# Provided records

[Start of Attachment]

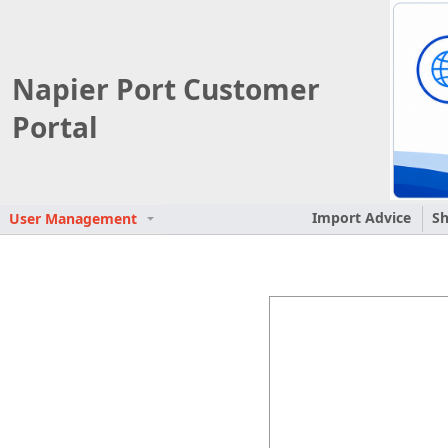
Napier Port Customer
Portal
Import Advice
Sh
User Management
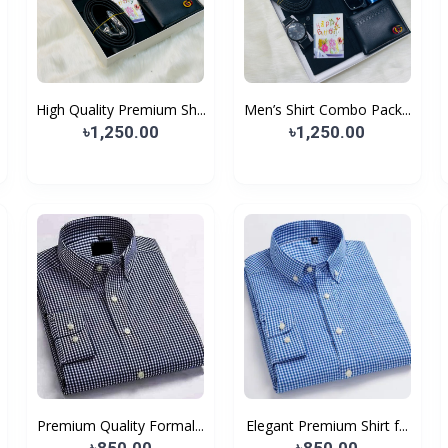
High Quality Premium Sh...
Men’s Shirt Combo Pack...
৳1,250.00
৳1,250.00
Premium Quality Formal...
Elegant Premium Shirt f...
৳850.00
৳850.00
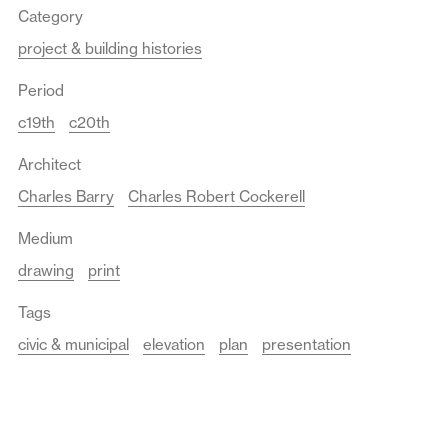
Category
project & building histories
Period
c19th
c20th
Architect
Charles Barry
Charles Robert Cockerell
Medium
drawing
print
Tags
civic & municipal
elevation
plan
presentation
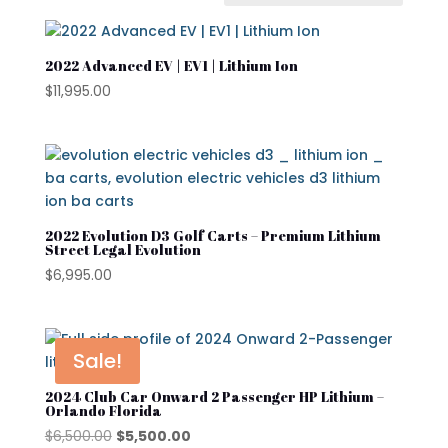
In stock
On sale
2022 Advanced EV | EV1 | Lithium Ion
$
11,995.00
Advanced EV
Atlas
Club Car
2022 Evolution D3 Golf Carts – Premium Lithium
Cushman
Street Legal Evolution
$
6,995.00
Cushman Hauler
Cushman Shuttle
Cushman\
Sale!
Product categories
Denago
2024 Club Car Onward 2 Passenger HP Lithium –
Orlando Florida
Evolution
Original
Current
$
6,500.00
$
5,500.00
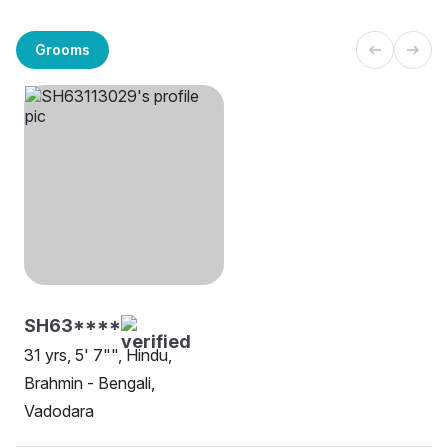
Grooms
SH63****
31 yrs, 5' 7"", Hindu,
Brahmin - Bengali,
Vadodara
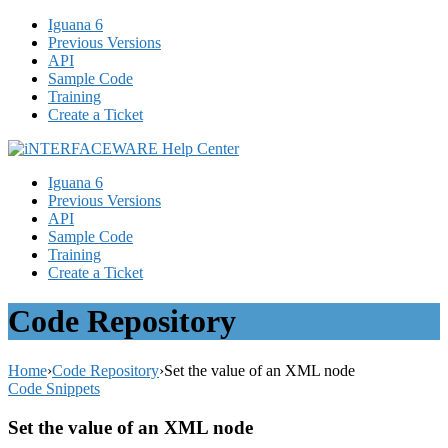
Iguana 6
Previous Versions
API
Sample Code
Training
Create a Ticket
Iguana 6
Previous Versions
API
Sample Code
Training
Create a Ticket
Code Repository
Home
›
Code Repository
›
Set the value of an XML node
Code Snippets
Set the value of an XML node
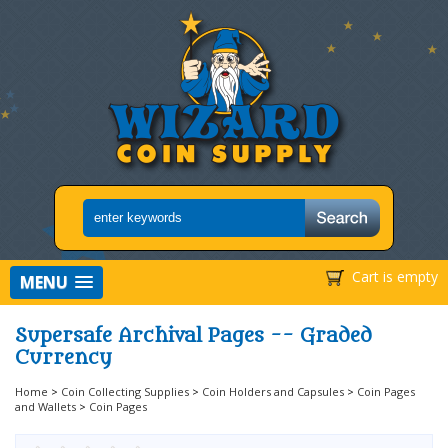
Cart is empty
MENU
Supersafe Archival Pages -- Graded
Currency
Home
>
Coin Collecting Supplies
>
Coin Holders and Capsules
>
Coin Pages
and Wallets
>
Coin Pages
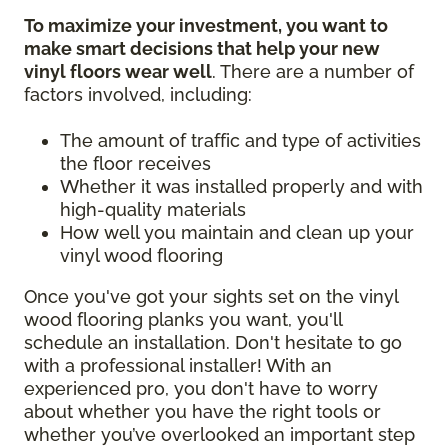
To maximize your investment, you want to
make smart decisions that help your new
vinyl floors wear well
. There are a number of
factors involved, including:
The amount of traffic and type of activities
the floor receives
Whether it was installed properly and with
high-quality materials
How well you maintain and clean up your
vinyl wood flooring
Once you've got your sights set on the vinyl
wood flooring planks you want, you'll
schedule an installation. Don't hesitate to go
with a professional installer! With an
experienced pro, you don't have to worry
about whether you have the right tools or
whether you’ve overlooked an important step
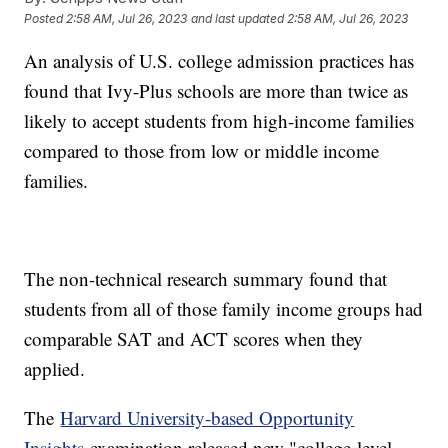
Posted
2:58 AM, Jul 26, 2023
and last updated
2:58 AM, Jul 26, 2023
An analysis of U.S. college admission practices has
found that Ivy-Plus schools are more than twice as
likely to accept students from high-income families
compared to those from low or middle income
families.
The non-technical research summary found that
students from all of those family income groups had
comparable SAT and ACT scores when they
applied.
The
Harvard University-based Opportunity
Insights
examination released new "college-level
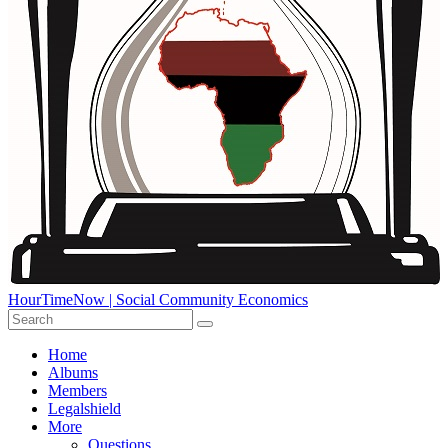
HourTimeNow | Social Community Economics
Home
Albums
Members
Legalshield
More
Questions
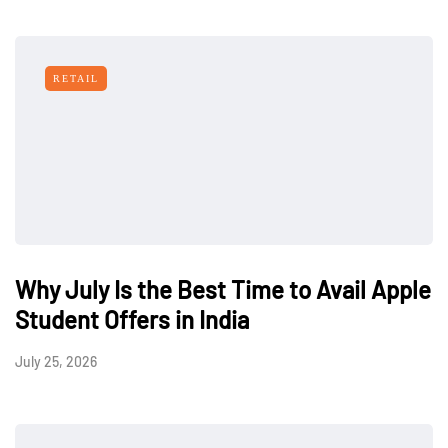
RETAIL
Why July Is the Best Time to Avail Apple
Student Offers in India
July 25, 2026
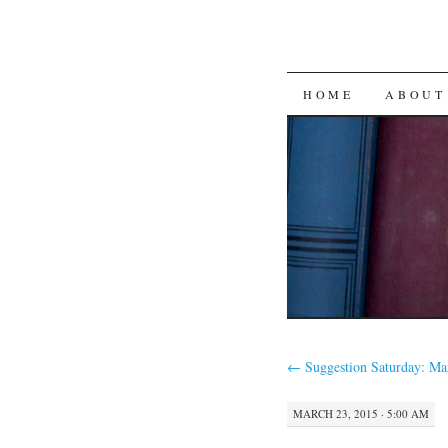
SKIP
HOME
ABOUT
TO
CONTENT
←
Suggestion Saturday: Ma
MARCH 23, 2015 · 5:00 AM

[End of Attachment]
[Start of Attachment]

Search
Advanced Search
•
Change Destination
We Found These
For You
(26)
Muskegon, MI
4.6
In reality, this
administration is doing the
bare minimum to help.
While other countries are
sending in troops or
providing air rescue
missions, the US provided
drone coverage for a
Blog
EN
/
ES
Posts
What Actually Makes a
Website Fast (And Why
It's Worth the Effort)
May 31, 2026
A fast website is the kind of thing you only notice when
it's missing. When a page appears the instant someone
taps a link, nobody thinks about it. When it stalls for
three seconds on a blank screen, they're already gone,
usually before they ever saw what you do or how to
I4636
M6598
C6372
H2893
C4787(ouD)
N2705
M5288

[End of Attachment]

# Your task
Please find every line in the listing that holds the string "they" and copy it.

# Completed exercise
comparable SAT and ACT scores when they
three seconds on a blank screen, they're already gone,
usually before they ever saw what you do or how to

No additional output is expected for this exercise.